Politicians and community activists spoke, including a man who said he was the father of “two super-queer kids.” The family moved to Fort Collins in fear, he said, when the legislature in their home state of South Carolina began passing anti-transgender legislation. He thanked the city for the support they received in Fort Collins, and the crowd roared in support.
After the speeches, the sign-waving crowd flooded downtown Fort Collins to bring their message to Saturday shoppers. They got many high-fives and horn honks in response.
There did not appear to be counterprotesters in the Fort Collins crowd.
A small, but determined group of about 60 people held down the intersection of Main Street and Santa Fe Trail in Trinidad as snow piled up on the sidewalk around them. “This the government the founders warned us about,” one sign read. In Montrose, around 1,200 people crowded in near Centennial Plaza, where they were encouraged to stay strong in their defense against threats to democracy as some held signs indicating worry about the U.S. relationship with Canada, Panama, Ukraine and Greenland.
The “Hands Off “protest in Fairplay was strategic, with about 90 people showing up to make their displeasure with the Trump administration’s handling of public lands, Social Security, Medicaid, Medicare, personal data and the First Amendment known to motorists driving past the historic Park County Courthouse on Colorado 9. They packed up around 1 p.m. with plans to return later to catch the rush of after-ski traffic rolling through town.

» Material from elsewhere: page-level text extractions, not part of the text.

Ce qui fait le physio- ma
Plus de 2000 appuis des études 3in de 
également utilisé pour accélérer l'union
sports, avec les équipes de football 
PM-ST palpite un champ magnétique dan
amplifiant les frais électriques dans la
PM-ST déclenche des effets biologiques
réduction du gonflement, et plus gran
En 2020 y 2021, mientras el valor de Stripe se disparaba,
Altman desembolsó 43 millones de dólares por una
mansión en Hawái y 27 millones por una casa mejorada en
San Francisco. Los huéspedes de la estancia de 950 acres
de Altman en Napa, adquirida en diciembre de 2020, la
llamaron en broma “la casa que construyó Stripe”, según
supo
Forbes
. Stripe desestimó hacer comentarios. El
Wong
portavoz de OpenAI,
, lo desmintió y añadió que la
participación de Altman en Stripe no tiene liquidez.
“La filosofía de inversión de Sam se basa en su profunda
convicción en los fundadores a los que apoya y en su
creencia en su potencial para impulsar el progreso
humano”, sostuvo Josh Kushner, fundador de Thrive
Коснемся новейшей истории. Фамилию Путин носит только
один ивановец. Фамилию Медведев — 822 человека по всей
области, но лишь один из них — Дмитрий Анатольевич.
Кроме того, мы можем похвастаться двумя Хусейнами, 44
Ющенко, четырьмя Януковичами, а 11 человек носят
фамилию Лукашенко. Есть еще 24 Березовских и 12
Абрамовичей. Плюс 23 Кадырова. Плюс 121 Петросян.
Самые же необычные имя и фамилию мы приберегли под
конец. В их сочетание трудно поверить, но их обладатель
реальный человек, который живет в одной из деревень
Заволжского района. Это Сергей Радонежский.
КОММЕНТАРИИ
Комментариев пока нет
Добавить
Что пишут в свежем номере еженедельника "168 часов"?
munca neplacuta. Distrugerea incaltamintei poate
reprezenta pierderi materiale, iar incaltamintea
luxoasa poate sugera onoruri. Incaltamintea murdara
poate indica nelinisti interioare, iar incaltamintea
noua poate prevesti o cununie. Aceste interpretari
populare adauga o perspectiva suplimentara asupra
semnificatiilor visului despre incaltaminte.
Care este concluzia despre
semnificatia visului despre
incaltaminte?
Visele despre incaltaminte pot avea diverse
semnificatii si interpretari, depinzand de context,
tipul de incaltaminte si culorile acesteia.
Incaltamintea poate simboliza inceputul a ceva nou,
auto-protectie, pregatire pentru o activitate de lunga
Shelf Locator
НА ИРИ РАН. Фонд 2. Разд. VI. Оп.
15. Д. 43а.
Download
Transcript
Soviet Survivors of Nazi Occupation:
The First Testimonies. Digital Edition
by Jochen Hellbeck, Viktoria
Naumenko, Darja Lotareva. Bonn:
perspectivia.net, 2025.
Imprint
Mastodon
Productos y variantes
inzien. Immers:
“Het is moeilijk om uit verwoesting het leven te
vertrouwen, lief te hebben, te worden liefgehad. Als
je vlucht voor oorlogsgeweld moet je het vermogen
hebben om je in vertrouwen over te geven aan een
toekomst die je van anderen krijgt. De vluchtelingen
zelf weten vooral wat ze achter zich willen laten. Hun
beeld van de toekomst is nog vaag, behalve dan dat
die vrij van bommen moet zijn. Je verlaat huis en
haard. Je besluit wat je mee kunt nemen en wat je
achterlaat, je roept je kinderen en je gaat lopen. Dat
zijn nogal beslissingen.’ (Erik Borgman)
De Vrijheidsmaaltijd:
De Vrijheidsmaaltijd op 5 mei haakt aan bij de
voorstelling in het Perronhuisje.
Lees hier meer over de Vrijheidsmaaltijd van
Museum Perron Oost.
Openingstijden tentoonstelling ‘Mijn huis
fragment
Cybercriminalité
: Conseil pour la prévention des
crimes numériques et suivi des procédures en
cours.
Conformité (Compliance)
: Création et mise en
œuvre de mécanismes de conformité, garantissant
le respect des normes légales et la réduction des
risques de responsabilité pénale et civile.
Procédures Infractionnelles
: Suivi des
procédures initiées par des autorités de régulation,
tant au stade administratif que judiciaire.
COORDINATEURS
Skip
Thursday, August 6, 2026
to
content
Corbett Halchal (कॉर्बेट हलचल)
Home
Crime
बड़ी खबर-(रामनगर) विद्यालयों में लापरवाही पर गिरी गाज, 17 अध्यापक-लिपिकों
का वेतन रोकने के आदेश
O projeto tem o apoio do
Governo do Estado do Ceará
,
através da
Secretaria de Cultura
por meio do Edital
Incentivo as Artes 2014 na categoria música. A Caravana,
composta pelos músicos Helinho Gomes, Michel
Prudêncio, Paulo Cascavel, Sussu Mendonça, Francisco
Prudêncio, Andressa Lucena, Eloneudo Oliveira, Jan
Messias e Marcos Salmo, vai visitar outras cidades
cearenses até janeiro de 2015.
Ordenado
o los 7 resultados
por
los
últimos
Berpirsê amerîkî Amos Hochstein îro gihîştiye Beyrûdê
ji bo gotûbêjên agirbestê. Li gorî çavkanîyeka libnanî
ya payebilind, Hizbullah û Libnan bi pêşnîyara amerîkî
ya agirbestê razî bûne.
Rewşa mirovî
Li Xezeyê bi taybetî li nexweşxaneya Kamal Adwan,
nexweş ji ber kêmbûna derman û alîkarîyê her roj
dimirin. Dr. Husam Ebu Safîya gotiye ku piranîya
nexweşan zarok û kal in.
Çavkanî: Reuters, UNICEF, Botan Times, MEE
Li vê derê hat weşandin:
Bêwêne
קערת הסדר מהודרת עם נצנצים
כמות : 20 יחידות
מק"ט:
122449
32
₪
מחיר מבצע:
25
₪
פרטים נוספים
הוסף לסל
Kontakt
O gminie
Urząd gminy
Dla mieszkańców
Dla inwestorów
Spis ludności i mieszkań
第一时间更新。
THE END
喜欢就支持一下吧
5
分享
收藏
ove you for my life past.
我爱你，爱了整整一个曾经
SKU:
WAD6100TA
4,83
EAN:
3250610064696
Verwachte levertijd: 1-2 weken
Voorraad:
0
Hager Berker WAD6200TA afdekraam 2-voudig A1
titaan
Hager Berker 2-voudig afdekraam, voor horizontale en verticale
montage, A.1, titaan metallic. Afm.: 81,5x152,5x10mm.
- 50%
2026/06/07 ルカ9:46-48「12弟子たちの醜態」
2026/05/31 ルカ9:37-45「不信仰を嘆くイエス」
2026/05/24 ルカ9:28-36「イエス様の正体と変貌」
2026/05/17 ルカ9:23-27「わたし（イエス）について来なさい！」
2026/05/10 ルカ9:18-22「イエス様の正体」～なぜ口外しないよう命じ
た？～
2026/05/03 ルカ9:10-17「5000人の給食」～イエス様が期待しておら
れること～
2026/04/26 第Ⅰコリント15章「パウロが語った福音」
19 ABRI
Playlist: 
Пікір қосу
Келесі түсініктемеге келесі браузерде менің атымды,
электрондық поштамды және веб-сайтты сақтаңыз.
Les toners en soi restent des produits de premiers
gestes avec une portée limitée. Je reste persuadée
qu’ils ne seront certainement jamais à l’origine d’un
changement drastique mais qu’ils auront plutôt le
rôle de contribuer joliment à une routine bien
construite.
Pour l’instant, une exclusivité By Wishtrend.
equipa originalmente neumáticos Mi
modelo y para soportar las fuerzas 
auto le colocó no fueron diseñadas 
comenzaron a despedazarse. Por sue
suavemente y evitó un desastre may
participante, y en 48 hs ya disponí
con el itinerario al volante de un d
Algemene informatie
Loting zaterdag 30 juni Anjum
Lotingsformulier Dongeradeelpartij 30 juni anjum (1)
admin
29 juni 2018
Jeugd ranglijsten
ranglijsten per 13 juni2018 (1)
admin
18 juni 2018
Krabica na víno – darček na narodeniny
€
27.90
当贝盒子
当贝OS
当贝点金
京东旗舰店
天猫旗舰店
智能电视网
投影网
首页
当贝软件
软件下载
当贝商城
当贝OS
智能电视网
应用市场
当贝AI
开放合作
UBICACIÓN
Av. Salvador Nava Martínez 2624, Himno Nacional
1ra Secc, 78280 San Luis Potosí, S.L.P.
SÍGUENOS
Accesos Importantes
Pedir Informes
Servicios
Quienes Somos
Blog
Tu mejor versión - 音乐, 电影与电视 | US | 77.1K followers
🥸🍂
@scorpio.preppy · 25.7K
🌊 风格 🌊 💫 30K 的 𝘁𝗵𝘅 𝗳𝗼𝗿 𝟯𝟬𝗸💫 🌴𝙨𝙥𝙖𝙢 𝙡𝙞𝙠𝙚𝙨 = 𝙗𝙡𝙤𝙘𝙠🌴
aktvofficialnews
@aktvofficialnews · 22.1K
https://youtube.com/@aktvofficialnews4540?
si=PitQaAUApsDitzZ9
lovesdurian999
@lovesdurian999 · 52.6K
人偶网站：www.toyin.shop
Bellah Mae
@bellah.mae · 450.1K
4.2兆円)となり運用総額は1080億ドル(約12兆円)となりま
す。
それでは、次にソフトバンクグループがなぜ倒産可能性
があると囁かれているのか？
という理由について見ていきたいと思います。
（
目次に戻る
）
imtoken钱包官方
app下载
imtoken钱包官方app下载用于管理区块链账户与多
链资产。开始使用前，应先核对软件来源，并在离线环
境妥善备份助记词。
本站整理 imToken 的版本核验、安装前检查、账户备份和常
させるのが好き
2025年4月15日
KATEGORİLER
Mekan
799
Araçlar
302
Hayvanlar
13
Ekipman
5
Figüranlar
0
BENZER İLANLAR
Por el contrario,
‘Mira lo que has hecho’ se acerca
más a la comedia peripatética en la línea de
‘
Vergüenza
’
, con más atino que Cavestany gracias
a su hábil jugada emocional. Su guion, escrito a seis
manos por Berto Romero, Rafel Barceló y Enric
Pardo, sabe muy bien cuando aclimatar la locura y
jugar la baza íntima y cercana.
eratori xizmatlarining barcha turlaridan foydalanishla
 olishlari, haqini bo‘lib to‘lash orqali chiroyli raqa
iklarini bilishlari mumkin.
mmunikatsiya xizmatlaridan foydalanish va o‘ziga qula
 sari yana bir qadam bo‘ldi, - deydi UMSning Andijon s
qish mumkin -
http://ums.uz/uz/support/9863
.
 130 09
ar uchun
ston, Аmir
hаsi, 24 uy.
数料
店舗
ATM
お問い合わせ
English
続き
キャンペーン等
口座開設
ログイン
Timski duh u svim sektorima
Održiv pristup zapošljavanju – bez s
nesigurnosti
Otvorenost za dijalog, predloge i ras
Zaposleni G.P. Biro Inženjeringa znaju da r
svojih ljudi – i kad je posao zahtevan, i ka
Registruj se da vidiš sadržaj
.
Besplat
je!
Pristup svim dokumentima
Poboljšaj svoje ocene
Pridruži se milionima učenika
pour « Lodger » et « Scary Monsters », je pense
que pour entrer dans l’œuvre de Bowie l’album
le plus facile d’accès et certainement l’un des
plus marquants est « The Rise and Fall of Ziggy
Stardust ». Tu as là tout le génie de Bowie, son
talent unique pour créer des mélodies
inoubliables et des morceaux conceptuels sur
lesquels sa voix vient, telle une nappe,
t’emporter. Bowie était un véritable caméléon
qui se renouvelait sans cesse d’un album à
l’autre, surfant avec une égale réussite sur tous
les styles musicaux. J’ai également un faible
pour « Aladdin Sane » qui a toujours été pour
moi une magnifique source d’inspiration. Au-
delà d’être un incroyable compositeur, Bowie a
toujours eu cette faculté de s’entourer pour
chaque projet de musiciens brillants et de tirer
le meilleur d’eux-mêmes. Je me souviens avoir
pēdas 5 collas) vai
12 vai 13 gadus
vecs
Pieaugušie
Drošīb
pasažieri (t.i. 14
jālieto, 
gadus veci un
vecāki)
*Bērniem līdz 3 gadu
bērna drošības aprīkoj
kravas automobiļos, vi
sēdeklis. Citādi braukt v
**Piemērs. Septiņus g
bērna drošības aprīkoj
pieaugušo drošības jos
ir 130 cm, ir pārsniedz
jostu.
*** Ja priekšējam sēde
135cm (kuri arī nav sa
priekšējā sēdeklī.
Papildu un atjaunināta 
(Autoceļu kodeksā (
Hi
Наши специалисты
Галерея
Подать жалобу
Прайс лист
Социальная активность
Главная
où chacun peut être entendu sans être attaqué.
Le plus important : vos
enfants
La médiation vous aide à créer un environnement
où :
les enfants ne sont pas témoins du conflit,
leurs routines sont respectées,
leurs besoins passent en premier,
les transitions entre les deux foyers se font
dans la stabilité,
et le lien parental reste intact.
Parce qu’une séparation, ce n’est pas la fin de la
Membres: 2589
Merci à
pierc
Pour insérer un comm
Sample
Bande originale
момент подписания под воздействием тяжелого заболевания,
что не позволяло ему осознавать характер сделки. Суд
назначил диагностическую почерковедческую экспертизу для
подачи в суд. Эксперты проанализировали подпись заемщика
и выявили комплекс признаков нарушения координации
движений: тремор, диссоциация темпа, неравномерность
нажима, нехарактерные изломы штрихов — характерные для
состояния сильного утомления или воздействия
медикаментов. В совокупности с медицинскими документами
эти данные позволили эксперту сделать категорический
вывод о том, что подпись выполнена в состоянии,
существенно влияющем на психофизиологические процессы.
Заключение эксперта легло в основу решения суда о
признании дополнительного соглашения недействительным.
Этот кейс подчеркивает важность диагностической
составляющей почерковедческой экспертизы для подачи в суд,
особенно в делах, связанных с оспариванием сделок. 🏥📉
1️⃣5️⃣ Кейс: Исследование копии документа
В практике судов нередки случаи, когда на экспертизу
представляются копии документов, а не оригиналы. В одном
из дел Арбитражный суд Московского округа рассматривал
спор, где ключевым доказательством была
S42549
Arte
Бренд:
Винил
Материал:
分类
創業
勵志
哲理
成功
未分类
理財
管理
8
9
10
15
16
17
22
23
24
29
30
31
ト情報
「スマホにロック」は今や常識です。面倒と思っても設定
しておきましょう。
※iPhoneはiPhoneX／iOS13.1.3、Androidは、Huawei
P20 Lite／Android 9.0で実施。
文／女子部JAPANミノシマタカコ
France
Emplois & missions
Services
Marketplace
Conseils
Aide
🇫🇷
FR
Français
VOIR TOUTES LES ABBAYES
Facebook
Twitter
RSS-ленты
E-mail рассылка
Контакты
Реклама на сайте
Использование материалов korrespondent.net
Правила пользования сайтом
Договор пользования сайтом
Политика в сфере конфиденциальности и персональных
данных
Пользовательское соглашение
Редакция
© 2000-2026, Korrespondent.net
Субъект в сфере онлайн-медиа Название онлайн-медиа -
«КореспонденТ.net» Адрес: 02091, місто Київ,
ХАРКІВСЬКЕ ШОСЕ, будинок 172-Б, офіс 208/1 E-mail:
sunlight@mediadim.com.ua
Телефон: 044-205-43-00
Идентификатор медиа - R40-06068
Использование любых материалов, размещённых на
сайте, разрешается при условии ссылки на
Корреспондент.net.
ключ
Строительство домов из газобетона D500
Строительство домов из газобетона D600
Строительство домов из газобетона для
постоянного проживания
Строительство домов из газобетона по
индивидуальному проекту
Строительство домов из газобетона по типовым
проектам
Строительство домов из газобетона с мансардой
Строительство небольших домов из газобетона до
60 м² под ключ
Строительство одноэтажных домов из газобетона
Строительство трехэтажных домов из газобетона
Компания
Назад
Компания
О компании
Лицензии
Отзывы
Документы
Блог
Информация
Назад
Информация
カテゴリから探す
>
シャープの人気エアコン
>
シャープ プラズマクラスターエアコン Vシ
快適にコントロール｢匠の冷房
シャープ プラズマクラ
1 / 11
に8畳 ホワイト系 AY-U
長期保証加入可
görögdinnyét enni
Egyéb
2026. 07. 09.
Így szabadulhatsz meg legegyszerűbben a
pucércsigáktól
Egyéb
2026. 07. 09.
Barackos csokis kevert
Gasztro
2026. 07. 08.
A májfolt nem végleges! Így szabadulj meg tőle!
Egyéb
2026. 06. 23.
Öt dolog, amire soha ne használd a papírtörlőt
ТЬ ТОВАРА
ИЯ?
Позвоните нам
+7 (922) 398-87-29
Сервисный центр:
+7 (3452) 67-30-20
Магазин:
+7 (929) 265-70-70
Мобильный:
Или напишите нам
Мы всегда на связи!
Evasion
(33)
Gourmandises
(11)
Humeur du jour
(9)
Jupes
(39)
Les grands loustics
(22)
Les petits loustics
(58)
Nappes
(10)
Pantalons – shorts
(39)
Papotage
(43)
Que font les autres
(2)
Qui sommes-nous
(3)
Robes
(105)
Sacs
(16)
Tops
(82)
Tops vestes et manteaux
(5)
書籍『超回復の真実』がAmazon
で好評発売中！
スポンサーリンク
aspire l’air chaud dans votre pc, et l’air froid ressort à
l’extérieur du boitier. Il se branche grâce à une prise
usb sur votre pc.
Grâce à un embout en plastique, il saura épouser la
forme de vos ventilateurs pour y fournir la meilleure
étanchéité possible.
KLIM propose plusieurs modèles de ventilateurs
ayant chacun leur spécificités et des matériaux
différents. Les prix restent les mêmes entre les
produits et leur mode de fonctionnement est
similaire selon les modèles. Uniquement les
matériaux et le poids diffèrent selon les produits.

Organizers estimated a crowd of about 1,500 people outside the Historic Lowell School in Grand Junction, though some were unable to hear speakers talking from the steps of the building over a weak sound system. The crowd included a few men in cowboy hats, jeans and work boots who held up signs reading “First Time Protestor.”
Others in Grand Junction were old hands.
“I have been resisting every chance I get, starting with Vietnam,” one man said. He melted back into the crowd, a sign reading “Respect our existence or expect our resistance” in hand, before he could give his name.
Colorado Sun journalists Nancy Lofholm, Sue McMillin, Peter Moore, Tracy Wahl and William Woody contributed to this report.